Nun steht ein Gerüst aus Stahl vor dem Rathaus. Der Turm ist der zweite Fluchtweg, den der Brandschutz forderte. 32 000 Euro kostete die Konstruktion, die deshalb so teuer sei, weil sie "freitragend" ist. Der Gerüstbauer traute sich nämlich nicht an die Fassade, weil er Angst hätte, sie könne einreißen. Mehrere Neonröhren beleuchten nun Monat für Monat das extravagante Gerüst im Stil der Neuzeit und irgendwie wirken beide - der Fluchtweg und das Haus, in trauter Eintracht - zumindest im Vergleich zu dem Streit um Fakten und Fiktion.

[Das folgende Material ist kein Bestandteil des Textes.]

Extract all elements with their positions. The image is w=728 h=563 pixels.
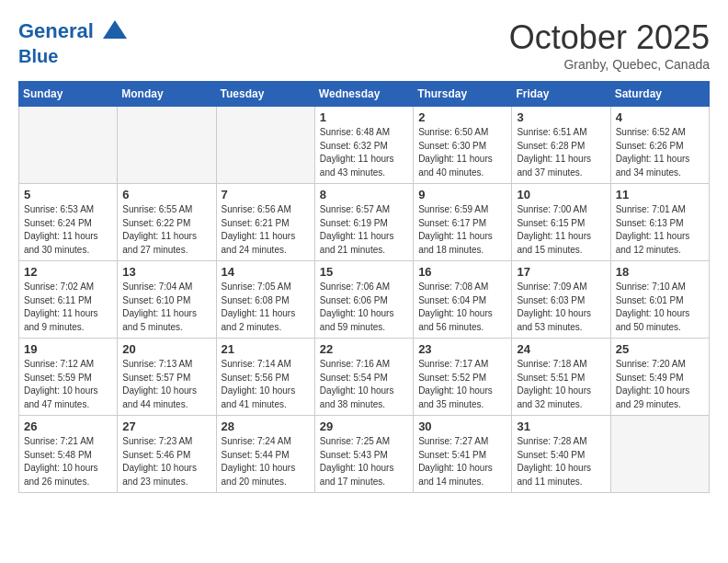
week-row-3: 12Sunrise: 7:02 AM Sunset: 6:11 PM Dayli… [19,261,710,339]
day-info: Sunrise: 7:25 AM Sunset: 5:43 PM Dayligh… [320,435,408,488]
calendar-cell: 19Sunrise: 7:12 AM Sunset: 5:59 PM Dayli… [19,339,118,416]
day-number: 8 [320,188,408,201]
day-info: Sunrise: 6:52 AM Sunset: 6:26 PM Dayligh… [616,126,704,179]
calendar-cell: 26Sunrise: 7:21 AM Sunset: 5:48 PM Dayli… [19,416,118,493]
weekday-header-wednesday: Wednesday [314,82,413,107]
day-number: 5 [24,188,112,201]
calendar-cell: 29Sunrise: 7:25 AM Sunset: 5:43 PM Dayli… [314,416,413,493]
day-info: Sunrise: 7:06 AM Sunset: 6:06 PM Dayligh… [320,281,408,334]
day-info: Sunrise: 7:09 AM Sunset: 6:03 PM Dayligh… [517,281,605,334]
day-number: 2 [418,110,506,124]
day-info: Sunrise: 7:21 AM Sunset: 5:48 PM Dayligh… [24,435,112,488]
title-section: October 2025 Granby, Quebec, Canada [509,18,710,72]
day-number: 31 [517,419,605,433]
logo-text: General [18,18,129,46]
calendar-cell: 14Sunrise: 7:05 AM Sunset: 6:08 PM Dayli… [216,261,314,339]
day-number: 16 [418,265,506,279]
day-info: Sunrise: 7:02 AM Sunset: 6:11 PM Dayligh… [24,281,112,334]
calendar-cell: 17Sunrise: 7:09 AM Sunset: 6:03 PM Dayli… [512,261,610,339]
day-number: 14 [222,265,310,279]
calendar-cell: 30Sunrise: 7:27 AM Sunset: 5:41 PM Dayli… [414,416,512,493]
day-info: Sunrise: 7:04 AM Sunset: 6:10 PM Dayligh… [122,281,210,334]
week-row-2: 5Sunrise: 6:53 AM Sunset: 6:24 PM Daylig… [19,184,710,261]
calendar-cell [216,107,314,184]
weekday-header-sunday: Sunday [19,82,118,107]
day-number: 13 [122,265,210,279]
calendar-cell: 8Sunrise: 6:57 AM Sunset: 6:19 PM Daylig… [314,184,413,261]
day-info: Sunrise: 6:50 AM Sunset: 6:30 PM Dayligh… [418,126,506,179]
day-info: Sunrise: 7:23 AM Sunset: 5:46 PM Dayligh… [122,435,210,488]
day-number: 30 [418,419,506,433]
calendar-cell: 22Sunrise: 7:16 AM Sunset: 5:54 PM Dayli… [314,339,413,416]
day-info: Sunrise: 7:16 AM Sunset: 5:54 PM Dayligh… [320,358,408,411]
calendar-cell: 5Sunrise: 6:53 AM Sunset: 6:24 PM Daylig… [19,184,118,261]
week-row-1: 1Sunrise: 6:48 AM Sunset: 6:32 PM Daylig… [19,107,710,184]
calendar-cell: 13Sunrise: 7:04 AM Sunset: 6:10 PM Dayli… [118,261,216,339]
calendar-cell: 1Sunrise: 6:48 AM Sunset: 6:32 PM Daylig… [314,107,413,184]
day-info: Sunrise: 7:27 AM Sunset: 5:41 PM Dayligh… [418,435,506,488]
day-info: Sunrise: 7:10 AM Sunset: 6:01 PM Dayligh… [616,281,704,334]
day-number: 4 [616,110,704,124]
weekday-header-thursday: Thursday [414,82,512,107]
week-row-4: 19Sunrise: 7:12 AM Sunset: 5:59 PM Dayli… [19,339,710,416]
day-number: 23 [418,342,506,356]
day-info: Sunrise: 7:05 AM Sunset: 6:08 PM Dayligh… [222,281,310,334]
calendar-cell: 6Sunrise: 6:55 AM Sunset: 6:22 PM Daylig… [118,184,216,261]
calendar-cell [610,416,709,493]
calendar-table: SundayMondayTuesdayWednesdayThursdayFrid… [18,81,710,493]
day-info: Sunrise: 7:24 AM Sunset: 5:44 PM Dayligh… [222,435,310,488]
calendar-cell: 7Sunrise: 6:56 AM Sunset: 6:21 PM Daylig… [216,184,314,261]
day-info: Sunrise: 7:01 AM Sunset: 6:13 PM Dayligh… [616,203,704,257]
location-subtitle: Granby, Quebec, Canada [509,57,710,72]
calendar-cell: 10Sunrise: 7:00 AM Sunset: 6:15 PM Dayli… [512,184,610,261]
calendar-cell: 21Sunrise: 7:14 AM Sunset: 5:56 PM Dayli… [216,339,314,416]
calendar-cell: 4Sunrise: 6:52 AM Sunset: 6:26 PM Daylig… [610,107,709,184]
calendar-cell: 24Sunrise: 7:18 AM Sunset: 5:51 PM Dayli… [512,339,610,416]
day-number: 1 [320,110,408,124]
calendar-cell: 28Sunrise: 7:24 AM Sunset: 5:44 PM Dayli… [216,416,314,493]
logo: General Blue [18,18,129,66]
page-header: General Blue October 2025 Granby, Quebec… [18,18,710,72]
weekday-header-friday: Friday [512,82,610,107]
weekday-header-monday: Monday [118,82,216,107]
day-info: Sunrise: 7:12 AM Sunset: 5:59 PM Dayligh… [24,358,112,411]
day-number: 22 [320,342,408,356]
calendar-cell: 9Sunrise: 6:59 AM Sunset: 6:17 PM Daylig… [414,184,512,261]
calendar-cell [19,107,118,184]
calendar-cell: 12Sunrise: 7:02 AM Sunset: 6:11 PM Dayli… [19,261,118,339]
day-info: Sunrise: 6:53 AM Sunset: 6:24 PM Dayligh… [24,203,112,257]
day-number: 24 [517,342,605,356]
day-number: 6 [122,188,210,201]
weekday-header-row: SundayMondayTuesdayWednesdayThursdayFrid… [19,82,710,107]
logo-general: General [18,19,94,42]
logo-icon [101,18,129,46]
calendar-cell: 23Sunrise: 7:17 AM Sunset: 5:52 PM Dayli… [414,339,512,416]
day-info: Sunrise: 7:20 AM Sunset: 5:49 PM Dayligh… [616,358,704,411]
calendar-cell: 31Sunrise: 7:28 AM Sunset: 5:40 PM Dayli… [512,416,610,493]
month-title: October 2025 [509,18,710,57]
day-info: Sunrise: 6:48 AM Sunset: 6:32 PM Dayligh… [320,126,408,179]
day-number: 27 [122,419,210,433]
day-info: Sunrise: 7:28 AM Sunset: 5:40 PM Dayligh… [517,435,605,488]
day-number: 9 [418,188,506,201]
calendar-cell: 16Sunrise: 7:08 AM Sunset: 6:04 PM Dayli… [414,261,512,339]
day-number: 15 [320,265,408,279]
weekday-header-saturday: Saturday [610,82,709,107]
day-number: 20 [122,342,210,356]
day-number: 29 [320,419,408,433]
day-number: 17 [517,265,605,279]
day-number: 12 [24,265,112,279]
calendar-cell: 18Sunrise: 7:10 AM Sunset: 6:01 PM Dayli… [610,261,709,339]
calendar-cell: 15Sunrise: 7:06 AM Sunset: 6:06 PM Dayli… [314,261,413,339]
day-info: Sunrise: 7:14 AM Sunset: 5:56 PM Dayligh… [222,358,310,411]
day-info: Sunrise: 7:17 AM Sunset: 5:52 PM Dayligh… [418,358,506,411]
day-number: 18 [616,265,704,279]
day-number: 10 [517,188,605,201]
day-info: Sunrise: 6:57 AM Sunset: 6:19 PM Dayligh… [320,203,408,257]
day-number: 21 [222,342,310,356]
day-number: 19 [24,342,112,356]
day-info: Sunrise: 7:13 AM Sunset: 5:57 PM Dayligh… [122,358,210,411]
logo-blue: Blue [18,46,129,66]
calendar-cell [118,107,216,184]
day-number: 28 [222,419,310,433]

Doch der große Tag des Entsetzens sollte noch kommen: Am 7. Januar 2009 sollte Rogalla nämlich sein Rathaus wiedersehen, die Bürgermeisterin hatte geladen. "Wie man ein solches Haus so herunterkommen lassen kann. Schlimm." Der erfolgsverwöhnte Architekt fühlt sich fremd in seinem Haus, und auch in der Runde mit Bürgermeisterin Fronzek und Co. Den Damen vom Bauamtes habe er ein Architekturstudium empfohlen, erzählt Fronzek. Und Dieter Rogalla legte gleich die Karten auf den Tisch und drohte wegen den über Jahren erfolgten Eingriffen am Haus, die Minuten vorher sein Entsetzen hervorgerufen hatten, mit Klage wegen Urheberrechtsverletzungen. Nun bestellte das Denkmalamt Gutachter, die herausfinden sollten, wie das Haus günstig zu sanieren ist, ohne den Charakter zu zerstören.

Nur zwölf Millionen Euro sollte die Sanierung nach dem neuesten Bericht, der wegen seines Umfangs in zwei Bände gebunden wurde, kosten. Mehr als das dreifache des damaligen Baupreises aber immer noch günstiger, als alles, was an Alternativen diskutiert wurde. Vor allem die filigrane Rasterfassade bliebe erhalten.

Die Politik der Krückaustadt will jedenfalls nichts mehr dem Zufall überlassen und einen eigenen Sonderausschuss "Rathaus" gründen. Neubau oder Sanierung - das Verhältnis zwischen Kunst und Politik, zwischen Rogalla und Fronzek, ist schwierig. "Wissen Sie, auch den Eiffelturm fand man schrecklich. Heute ist es das Wahrzeichen der Stadt", sagt Rogalla. Er macht der Bürgermeisterin noch ein überraschendes Angebot: "Zu einem Vier-Augen-Gespräch würde ich noch einmal nach Elmshorn kommen", sagt er und knipst seine Schreibtischlampe aus.